January 5, 2024 - 4:00pm

Britain in 2024 is a place and time in which the sexual orientation of the people with whom we share a street should not matter. Yet it seems Manchester City Council and its team of developers disagree. This week it was reported that a specialist “LGBTQ+ Extra Care” housing scheme has been given the go-ahead and is now at the consultation stage. The site is set to comprise 80 homes for people over the age of 55 who identify as LGBTQ+, and 40 affordable apartments for first-time buyers. (One wonders if the young-bodied who identify as over 55 will also be considered.)

Great Places Housing Group (GPHG) pioneered the project with input from Manchester City Council and organisations such as LGBT Foundation. GPHG states that the “aim is to provide an open and inclusive, physical and psychological place of safety for the older LGBTQ+ community”.

Arguably, if there is a risk to what is here clumsily referred to as the “LGBTQ+ community”, it is from projects which promote segregation. Any letting agent, landlord or estate agent who discriminates against a customer on the basis of their identity or sexual orientation might rightly expect to find themselves at the sharp end of a lawsuit. Yet, bizarrely, 13 years after the passing of the Equality Act and at a time when being homophobic carries more stigma than being homosexual, Manchester is not the only council to be considering specialist accommodation. Mayor of London Sadiq Khan has put funding towards a First Brick Housing project to provide “LGBTQ+ housing free from oppression”. 

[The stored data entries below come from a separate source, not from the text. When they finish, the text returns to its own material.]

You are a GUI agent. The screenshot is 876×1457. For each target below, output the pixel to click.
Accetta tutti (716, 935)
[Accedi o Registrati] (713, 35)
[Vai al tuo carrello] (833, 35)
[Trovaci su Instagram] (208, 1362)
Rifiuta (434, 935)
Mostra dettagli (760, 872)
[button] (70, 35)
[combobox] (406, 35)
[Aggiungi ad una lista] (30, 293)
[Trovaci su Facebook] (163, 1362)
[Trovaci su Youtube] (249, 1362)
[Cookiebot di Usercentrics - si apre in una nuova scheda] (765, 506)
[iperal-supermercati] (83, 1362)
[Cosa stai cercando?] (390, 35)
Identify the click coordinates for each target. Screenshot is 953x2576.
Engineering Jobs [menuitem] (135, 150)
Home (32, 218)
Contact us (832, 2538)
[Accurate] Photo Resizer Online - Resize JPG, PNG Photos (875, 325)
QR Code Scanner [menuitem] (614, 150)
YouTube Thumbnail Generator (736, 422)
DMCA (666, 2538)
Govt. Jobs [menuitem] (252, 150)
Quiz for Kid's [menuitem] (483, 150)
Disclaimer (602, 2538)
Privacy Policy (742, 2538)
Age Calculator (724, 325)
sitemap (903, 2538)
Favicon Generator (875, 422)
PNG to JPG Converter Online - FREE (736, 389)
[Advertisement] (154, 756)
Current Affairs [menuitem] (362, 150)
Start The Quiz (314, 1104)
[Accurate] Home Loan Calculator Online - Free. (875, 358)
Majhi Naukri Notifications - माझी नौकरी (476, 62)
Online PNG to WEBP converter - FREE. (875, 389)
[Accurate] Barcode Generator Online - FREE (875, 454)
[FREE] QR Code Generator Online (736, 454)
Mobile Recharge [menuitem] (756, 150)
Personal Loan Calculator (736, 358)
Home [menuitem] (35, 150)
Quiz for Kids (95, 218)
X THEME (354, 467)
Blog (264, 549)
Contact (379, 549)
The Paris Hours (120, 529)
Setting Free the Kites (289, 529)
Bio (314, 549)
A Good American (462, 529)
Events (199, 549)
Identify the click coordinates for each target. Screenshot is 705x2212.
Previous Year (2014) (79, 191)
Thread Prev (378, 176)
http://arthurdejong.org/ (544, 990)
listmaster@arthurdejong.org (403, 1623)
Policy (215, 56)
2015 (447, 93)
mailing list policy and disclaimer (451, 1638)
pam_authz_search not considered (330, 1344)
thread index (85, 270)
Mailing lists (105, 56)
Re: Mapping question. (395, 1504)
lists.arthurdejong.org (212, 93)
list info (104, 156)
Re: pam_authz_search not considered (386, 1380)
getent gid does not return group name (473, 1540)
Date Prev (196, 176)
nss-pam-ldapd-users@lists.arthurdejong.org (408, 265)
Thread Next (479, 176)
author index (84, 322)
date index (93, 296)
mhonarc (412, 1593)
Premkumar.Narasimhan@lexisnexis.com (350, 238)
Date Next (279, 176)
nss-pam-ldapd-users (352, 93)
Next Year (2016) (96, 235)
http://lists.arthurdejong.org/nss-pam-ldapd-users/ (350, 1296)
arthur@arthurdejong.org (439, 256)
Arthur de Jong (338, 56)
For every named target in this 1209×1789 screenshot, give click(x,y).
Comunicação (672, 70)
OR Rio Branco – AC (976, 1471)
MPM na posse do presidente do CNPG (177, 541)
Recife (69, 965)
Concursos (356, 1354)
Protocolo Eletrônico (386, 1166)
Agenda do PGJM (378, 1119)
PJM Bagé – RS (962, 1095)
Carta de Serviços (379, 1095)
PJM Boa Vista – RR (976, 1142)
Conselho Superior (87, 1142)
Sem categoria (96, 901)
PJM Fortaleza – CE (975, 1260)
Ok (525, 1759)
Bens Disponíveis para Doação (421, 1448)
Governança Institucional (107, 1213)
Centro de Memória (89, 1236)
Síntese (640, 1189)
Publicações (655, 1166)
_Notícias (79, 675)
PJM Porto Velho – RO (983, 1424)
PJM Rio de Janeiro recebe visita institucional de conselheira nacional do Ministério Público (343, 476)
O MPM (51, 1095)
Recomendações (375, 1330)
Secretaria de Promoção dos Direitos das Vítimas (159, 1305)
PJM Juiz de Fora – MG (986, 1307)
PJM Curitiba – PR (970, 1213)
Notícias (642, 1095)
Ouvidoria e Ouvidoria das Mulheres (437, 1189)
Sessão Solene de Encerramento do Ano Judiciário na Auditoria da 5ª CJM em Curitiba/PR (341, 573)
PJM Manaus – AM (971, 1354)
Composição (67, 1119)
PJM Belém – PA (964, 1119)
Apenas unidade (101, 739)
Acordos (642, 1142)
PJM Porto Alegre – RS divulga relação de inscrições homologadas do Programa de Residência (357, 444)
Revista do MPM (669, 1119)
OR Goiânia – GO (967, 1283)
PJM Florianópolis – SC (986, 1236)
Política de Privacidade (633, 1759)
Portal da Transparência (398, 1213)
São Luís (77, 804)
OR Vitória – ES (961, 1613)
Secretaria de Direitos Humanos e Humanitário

The idea of what cheekily might be referred to as a “gay ghetto” is based on a paranoid worldview of lurking danger. But the UK is undoubtedly one of the safest places to be “out”. Most people in Britain shrink in horror at the gated communities which are common in other parts of the world, where people lock themselves away from would-be neighbours deemed too poor or too different. Yet while it might not be gated, the idea that specialist housing is needed to keep people safe is divisive and regressive. It can only be justified if one believes minority groups in Britain need protection from a backward and bigoted majority. Thankfully, this is not the case.

There is also a financial incentive to divide populations by their characteristics. For those in the third and public sectors, identifying how many within a particular group tick which boxes can loosen the purse strings of well-meaning donors. Similarly, in encouraging suspicion and fear of the wider world, by pulling minority groups together new markets can be established. Indeed, the diversity and equality industry has been built on these foundations.

Most of the same-sex couples I know don’t want to separate themselves from the wider community. We are not defined by who we love, nor should we be defined by where we live. Manchester City Council’s plan for an LGBTQ+ development can only serve to further fragment communities, by stoking fear, resentment and ignorance.


Josephine Bartosch is a freelance writer and assistant editor at The Critic.